> [Task statement] Below is a block of records; reproduce all of them exactly and leave out any pictures.

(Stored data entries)

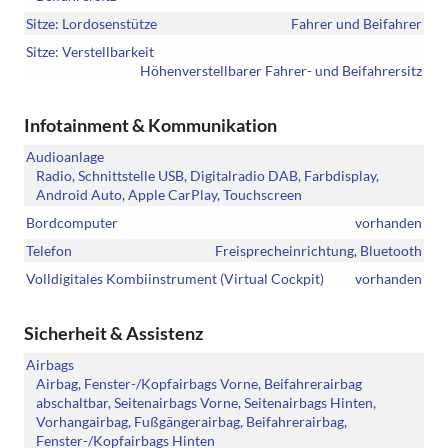
Sitze: Lordosenstütze
Fahrer und Beifahrer
Sitze: Verstellbarkeit
Höhenverstellbarer Fahrer- und Beifahrersitz
Infotainment & Kommunikation
Audioanlage
Radio, Schnittstelle USB, Digitalradio DAB, Farbdisplay,
Android Auto, Apple CarPlay, Touchscreen
Bordcomputer
vorhanden
Telefon
Freisprecheinrichtung, Bluetooth
Volldigitales Kombiinstrument (Virtual Cockpit)
vorhanden
Sicherheit & Assistenz
Airbags
Airbag, Fenster-/Kopfairbags Vorne, Beifahrerairbag
abschaltbar, Seitenairbags Vorne, Seitenairbags Hinten,
Vorhangairbag, Fußgängerairbag, Beifahrerairbag,
Fenster-/Kopfairbags Hinten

> [Answer box]
Sitze: Lordosenstütze
Fahrer und Beifahrer
Sitze: Verstellbarkeit
Höhenverstellbarer Fahrer- und Beifahrersitz
Infotainment & Kommunikation
Audioanlage
Radio, Schnittstelle USB, Digitalradio DAB, Farbdisplay,
Android Auto, Apple CarPlay, Touchscreen
Bordcomputer
vorhanden
Telefon
Freisprecheinrichtung, Bluetooth
Volldigitales Kombiinstrument (Virtual Cockpit)
vorhanden
Sicherheit & Assistenz
Airbags
Airbag, Fenster-/Kopfairbags Vorne, Beifahrerairbag
abschaltbar, Seitenairbags Vorne, Seitenairbags Hinten,
Vorhangairbag, Fußgängerairbag, Beifahrerairbag,
Fenster-/Kopfairbags Hinten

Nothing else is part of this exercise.